External auditors are independent professionals who are hired by a company to review its financial statements and provide an opinion on their accuracy and fairness. Some of the key tasks and responsibilities of external auditors include:
- Planning: External auditors start by planning the audit, which involves defining the audit objectives, identifying the audit scope, determining the audit procedures, and developing an audit timeline.
- Gathering Information: External auditors gather information about the company being audited, including financial statements, internal controls, and other relevant documents. They also interview employees, review contracts, and assess the company’s processes and procedures.

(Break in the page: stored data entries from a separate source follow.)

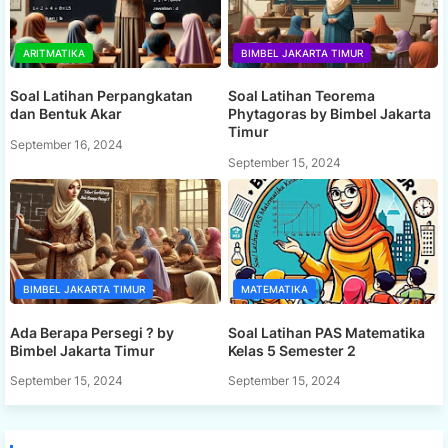
ARITMATIKA
BIMBEL JAKARTA TIMUR
Soal Latihan Perpangkatan
Soal Latihan Teorema
dan Bentuk Akar
Phytagoras by Bimbel Jakarta
Timur
September 16, 2024
September 15, 2024
BIMBEL JAKARTA TIMUR
MATEMATIKA
Ada Berapa Persegi ? by
Soal Latihan PAS Matematika
Bimbel Jakarta Timur
Kelas 5 Semester 2
September 15, 2024
September 15, 2024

- Testing: External auditors perform tests on the company’s financial statements and internal controls to determine whether the information is accurate and reliable. These tests may include reviewing the company’s records, testing the accuracy of its financial reports, and observing its operations.
- Evaluating: External auditors evaluate the results of their tests to determine whether there are any material misstatements or irregularities in the company’s financial statements or internal controls.
- Reporting: External auditors provide a written report that summarizes the results of their audit and includes their opinion on the accuracy and fairness of the company’s financial statements. This report is called an audit report and is often required by law for publicly traded companies.
- Follow-Up: External auditors follow up on any issues or recommendations identified during the audit to ensure that the company takes appropriate action to address them.
Overall, the main objective of external auditors is to provide assurance to external stakeholders, such as investors, creditors, and regulators, that the company’s financial statements are accurate and reliable.